Breaking down the barriers to data science

Florian Douetteau, CEO of AI and machine learning platform Dataiku, discusses how code-free environments are paving the way for new innovation business-wide.

  • Tuesday, 21st December 2021 Posted 3 years ago in by Phil Alsop

With the increasing adoption of data science, machine learning, and AI platforms, what often goes unreported is the update of broader business use of these platforms. It’s a misconception that they are just for data scientists and analytics teams. In fact, some of the transformative analytical-driven business results that come from these platforms are driven by marketing teams or finance departments. 

 

There are many approaches to helping companies manage and make use of their data so that business users can access it just as easily as data scientists. Perhaps the biggest and most successful move data platform providers have made is providing code-free tools that average non-coding employees are comfortable with. People in all positions across organisations are leveraging data (via data exploration, visualisation, and more) to answer business questions in a way that doesn’t need to involve code. 

 

Some organisations call these citizen data scientists, but the reality is that they are simply data and business-savvy people who are not formally trained data scientists, but who recognise the power and potential in breaking down data silos and democratising data access across teams.

 

It’s great news for the global data science platform market, but how can we ensure that we don’t drop the ball on this one, and how can we continue to grow the number of business people working with data every day, especially in more traditional (non-digital native) companies that don’t necessarily have the same resources to hire data talent as the Fortune 500? The answer lies both in understanding how technology can help, and implementing a truly inclusive AI strategy. 

 

A Common Ground for Data Experts and Explorers

Smart data ingestion, processing dates and times, clearing complex text fields, combining datasets - even creating new machine learning models - these are all examples of tasks that can be done code free on many platforms. 

 

Does it mean that no one will learn to code anymore? Of course not, but it does mean that the work of non-data scientists can be incorporated in data science projects in meaningful ways. 

 

It’s the beginning of a fundamental shift in mindset around data tooling, and with code-free tooling evolving rapidly, we’ll continue to see a bigger breadth of people that have access to data to work with it on a day-to-day basis. 

 

AutoML and Augmented Analytics 

Low code or code-free also means that data scientists can focus on building cool things, and not spending hours of maintenance and days of work just to ensure everything is kept running.

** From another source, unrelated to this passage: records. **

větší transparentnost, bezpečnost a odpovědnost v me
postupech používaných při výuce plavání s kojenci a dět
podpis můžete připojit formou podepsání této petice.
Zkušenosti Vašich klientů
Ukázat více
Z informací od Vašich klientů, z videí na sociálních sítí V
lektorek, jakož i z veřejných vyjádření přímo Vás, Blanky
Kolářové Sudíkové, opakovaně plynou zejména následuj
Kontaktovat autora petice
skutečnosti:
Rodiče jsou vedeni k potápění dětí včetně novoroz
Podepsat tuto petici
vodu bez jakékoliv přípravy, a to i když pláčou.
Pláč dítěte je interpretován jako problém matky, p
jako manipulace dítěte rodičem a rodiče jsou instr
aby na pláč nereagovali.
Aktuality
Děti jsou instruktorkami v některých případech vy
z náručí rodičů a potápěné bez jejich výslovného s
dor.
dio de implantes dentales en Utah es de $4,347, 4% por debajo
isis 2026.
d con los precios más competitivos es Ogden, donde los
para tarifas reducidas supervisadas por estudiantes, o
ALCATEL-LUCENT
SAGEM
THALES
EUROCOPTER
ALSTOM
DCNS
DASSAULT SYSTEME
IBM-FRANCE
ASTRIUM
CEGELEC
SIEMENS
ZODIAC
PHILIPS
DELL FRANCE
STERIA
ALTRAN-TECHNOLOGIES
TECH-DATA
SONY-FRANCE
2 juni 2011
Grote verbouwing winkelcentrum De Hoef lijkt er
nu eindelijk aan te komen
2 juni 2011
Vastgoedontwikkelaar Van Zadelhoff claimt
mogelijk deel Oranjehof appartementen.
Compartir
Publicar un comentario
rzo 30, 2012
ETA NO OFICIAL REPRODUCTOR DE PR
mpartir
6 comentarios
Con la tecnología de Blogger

Most data science teams will have a real mix of people: some will want to use a more code-free approach, and others will want to dive into code. Today’s platforms should offer enough flexibility to let people whip up a quick model, or get very involved ‘under the hood.’ 

 

AutoML, which has long since been touted as the ‘future of AI’ is helping to provide this flexibility. In fact, a few years ago Gartner estimated that by 2025, 50% of data scientist activities will be automated by AI, easing the acute talent shortage.”

 

The rapid acceleration of AutoML has spurred the application of automation to the whole data-to-insights pipeline, from cleaning the data to tuning algorithms through feature selection and feature creation to operationalisation. At this larger scale, paired with an increasing volume of data, AutoML is producing more insights in less time. 

 

At a very high level, AutoML is about using machine learning techniques to automatically do machine learning. Yet AutoML can have a broader scope. Its development has spurred the application of automation to the whole data-to-insights pipeline, from cleaning the data to tuning algorithms through feature selection and feature creation, even operationalisation.

 

It’s also expanding the capabilities of the citizen data scientists, and allowing entire companies to design and implement machine learning models while easily scaling them out in production without failure or interruptions, with complete transparency. 

 

Inclusive AI

One of the most important parts of data democratisation in an organisation is ensuring an inclusive AI strategy is in place. 

 

Inclusive AI means not restricting the use of data or AI systems to specific teams or roles, but rather equipping and empowering everyone at the company to make day-to-day decisions, as well as larger process changes, with data at the core. The more people are involved in AI processes, more often than not, the better the outcome.

It also means integrated documentation and knowledge sharing for increased communication around bias, responsibility, interpretability, and model fairness.

Ultimately, crafting an AI strategy that is inclusive allows for the democratisation of data use across entire companies, lines of business, and profiles – technical or non-technical. This is the key to unlocking everyday AI.